■ WHAT IS NEEDED
Reproduce word for word the lines between those holding "Suporturi saltea/Somiere/Gratii" and "wie das Surfverhalten", inclusive, and nothing else from the data below.

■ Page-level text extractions
+ + + + + + +

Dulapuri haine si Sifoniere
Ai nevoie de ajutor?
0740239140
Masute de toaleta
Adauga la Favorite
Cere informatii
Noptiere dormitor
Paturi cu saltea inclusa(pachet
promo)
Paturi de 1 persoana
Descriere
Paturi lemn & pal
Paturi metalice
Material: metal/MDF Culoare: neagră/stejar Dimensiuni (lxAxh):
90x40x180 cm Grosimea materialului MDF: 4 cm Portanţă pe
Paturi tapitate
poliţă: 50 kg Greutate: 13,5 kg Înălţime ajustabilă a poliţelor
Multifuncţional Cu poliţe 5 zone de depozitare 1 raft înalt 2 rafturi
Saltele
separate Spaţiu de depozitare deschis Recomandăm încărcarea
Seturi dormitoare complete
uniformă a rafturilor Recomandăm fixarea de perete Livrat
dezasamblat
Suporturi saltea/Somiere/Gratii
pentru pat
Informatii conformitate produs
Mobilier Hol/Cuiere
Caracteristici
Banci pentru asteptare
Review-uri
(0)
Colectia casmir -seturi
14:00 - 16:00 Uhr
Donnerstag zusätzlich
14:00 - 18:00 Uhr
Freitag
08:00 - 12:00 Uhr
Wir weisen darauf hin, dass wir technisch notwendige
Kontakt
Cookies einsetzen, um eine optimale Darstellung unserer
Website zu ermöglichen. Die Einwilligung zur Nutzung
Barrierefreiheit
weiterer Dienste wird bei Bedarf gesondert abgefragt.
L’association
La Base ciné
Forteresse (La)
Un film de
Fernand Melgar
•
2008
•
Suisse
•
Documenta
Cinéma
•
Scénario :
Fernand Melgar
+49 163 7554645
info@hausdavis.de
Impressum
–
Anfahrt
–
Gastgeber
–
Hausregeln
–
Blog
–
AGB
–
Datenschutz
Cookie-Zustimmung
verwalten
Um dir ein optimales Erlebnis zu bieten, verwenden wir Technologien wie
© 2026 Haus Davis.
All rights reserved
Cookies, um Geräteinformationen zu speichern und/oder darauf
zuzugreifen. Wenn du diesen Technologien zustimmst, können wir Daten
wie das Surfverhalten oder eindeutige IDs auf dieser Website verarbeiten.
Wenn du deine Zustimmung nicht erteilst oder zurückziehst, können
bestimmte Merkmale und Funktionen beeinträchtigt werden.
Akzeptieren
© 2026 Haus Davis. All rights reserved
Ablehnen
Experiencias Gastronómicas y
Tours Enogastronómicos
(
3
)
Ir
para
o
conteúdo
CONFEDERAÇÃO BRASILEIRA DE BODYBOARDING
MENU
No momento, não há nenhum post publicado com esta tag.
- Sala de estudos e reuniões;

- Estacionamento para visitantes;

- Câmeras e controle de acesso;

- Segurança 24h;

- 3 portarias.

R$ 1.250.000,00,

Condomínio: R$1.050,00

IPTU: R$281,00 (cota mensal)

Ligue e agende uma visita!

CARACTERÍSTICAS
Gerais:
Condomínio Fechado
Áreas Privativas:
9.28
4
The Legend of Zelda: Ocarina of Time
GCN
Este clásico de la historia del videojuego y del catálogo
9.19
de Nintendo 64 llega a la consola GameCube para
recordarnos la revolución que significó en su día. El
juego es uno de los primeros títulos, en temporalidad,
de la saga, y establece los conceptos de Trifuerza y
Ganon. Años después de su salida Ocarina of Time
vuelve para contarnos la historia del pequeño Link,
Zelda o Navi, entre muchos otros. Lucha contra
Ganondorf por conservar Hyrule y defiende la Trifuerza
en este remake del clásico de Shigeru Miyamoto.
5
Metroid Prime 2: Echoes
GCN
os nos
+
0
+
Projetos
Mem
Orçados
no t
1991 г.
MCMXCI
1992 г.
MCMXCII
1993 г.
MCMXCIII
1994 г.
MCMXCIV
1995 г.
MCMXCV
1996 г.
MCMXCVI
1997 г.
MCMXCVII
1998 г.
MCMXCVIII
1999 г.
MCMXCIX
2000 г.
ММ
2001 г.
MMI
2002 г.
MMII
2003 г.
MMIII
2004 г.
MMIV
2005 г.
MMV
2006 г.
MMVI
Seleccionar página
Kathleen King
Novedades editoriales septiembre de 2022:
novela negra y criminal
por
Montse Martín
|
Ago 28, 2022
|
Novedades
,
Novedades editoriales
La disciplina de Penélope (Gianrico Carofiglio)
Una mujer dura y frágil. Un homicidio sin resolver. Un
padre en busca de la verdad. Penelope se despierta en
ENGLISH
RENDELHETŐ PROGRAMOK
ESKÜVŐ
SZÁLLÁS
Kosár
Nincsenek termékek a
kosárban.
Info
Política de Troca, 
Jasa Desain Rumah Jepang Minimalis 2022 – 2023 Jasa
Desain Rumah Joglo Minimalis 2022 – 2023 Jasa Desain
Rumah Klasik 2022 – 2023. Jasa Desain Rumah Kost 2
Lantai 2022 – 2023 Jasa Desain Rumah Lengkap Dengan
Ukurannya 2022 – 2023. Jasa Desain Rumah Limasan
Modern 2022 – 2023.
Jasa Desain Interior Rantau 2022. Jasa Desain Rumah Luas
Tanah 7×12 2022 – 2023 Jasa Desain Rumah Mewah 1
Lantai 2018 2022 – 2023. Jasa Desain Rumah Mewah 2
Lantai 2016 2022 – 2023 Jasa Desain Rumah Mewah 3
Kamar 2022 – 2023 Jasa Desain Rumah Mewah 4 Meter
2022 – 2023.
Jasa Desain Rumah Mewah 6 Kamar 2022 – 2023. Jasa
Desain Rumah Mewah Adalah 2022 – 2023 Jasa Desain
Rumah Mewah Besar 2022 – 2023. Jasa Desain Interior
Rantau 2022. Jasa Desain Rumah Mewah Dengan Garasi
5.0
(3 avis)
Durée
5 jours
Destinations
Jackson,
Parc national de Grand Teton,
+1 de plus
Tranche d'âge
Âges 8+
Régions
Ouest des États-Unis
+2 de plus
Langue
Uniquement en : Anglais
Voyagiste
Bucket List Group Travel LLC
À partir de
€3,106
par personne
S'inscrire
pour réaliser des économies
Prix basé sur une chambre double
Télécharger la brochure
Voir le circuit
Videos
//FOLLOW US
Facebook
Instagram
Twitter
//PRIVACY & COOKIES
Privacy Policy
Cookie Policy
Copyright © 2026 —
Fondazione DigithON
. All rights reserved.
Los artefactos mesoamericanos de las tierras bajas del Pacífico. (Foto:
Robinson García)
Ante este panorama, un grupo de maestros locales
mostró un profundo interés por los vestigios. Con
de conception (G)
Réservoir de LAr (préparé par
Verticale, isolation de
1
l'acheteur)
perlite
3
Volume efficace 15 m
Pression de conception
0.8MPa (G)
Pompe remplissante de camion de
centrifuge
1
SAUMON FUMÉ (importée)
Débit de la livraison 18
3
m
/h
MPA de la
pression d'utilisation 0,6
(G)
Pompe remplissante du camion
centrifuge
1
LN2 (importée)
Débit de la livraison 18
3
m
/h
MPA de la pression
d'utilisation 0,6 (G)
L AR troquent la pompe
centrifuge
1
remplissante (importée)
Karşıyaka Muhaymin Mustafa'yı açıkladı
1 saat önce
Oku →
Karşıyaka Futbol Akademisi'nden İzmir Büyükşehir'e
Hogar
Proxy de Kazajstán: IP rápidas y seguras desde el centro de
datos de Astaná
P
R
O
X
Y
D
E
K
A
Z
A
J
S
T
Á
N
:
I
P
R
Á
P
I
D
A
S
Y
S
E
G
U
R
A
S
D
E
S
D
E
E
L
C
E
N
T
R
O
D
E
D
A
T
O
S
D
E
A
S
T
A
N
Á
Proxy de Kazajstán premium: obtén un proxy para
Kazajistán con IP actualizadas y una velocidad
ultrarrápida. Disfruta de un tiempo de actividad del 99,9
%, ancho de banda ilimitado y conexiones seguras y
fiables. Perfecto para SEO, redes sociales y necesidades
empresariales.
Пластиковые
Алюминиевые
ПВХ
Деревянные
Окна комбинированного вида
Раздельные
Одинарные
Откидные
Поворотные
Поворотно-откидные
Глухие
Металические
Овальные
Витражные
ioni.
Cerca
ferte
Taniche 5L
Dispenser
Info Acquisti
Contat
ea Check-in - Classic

+ + + + + + +

■ SOLUTION
Suporturi saltea/Somiere/Gratii
pentru pat
Informatii conformitate produs
Mobilier Hol/Cuiere
Caracteristici
Banci pentru asteptare
Review-uri
(0)
Colectia casmir -seturi
14:00 - 16:00 Uhr
Donnerstag zusätzlich
14:00 - 18:00 Uhr
Freitag
08:00 - 12:00 Uhr
Wir weisen darauf hin, dass wir technisch notwendige
Kontakt
Cookies einsetzen, um eine optimale Darstellung unserer
Website zu ermöglichen. Die Einwilligung zur Nutzung
Barrierefreiheit
weiterer Dienste wird bei Bedarf gesondert abgefragt.
L’association
La Base ciné
Forteresse (La)
Un film de
Fernand Melgar
•
2008
•
Suisse
•
Documenta
Cinéma
•
Scénario :
Fernand Melgar
+49 163 7554645
info@hausdavis.de
Impressum
–
Anfahrt
–
Gastgeber
–
Hausregeln
–
Blog
–
AGB
–
Datenschutz
Cookie-Zustimmung
verwalten
Um dir ein optimales Erlebnis zu bieten, verwenden wir Technologien wie
© 2026 Haus Davis.
All rights reserved
Cookies, um Geräteinformationen zu speichern und/oder darauf
zuzugreifen. Wenn du diesen Technologien zustimmst, können wir Daten
wie das Surfverhalten oder eindeutige IDs auf dieser Website verarbeiten.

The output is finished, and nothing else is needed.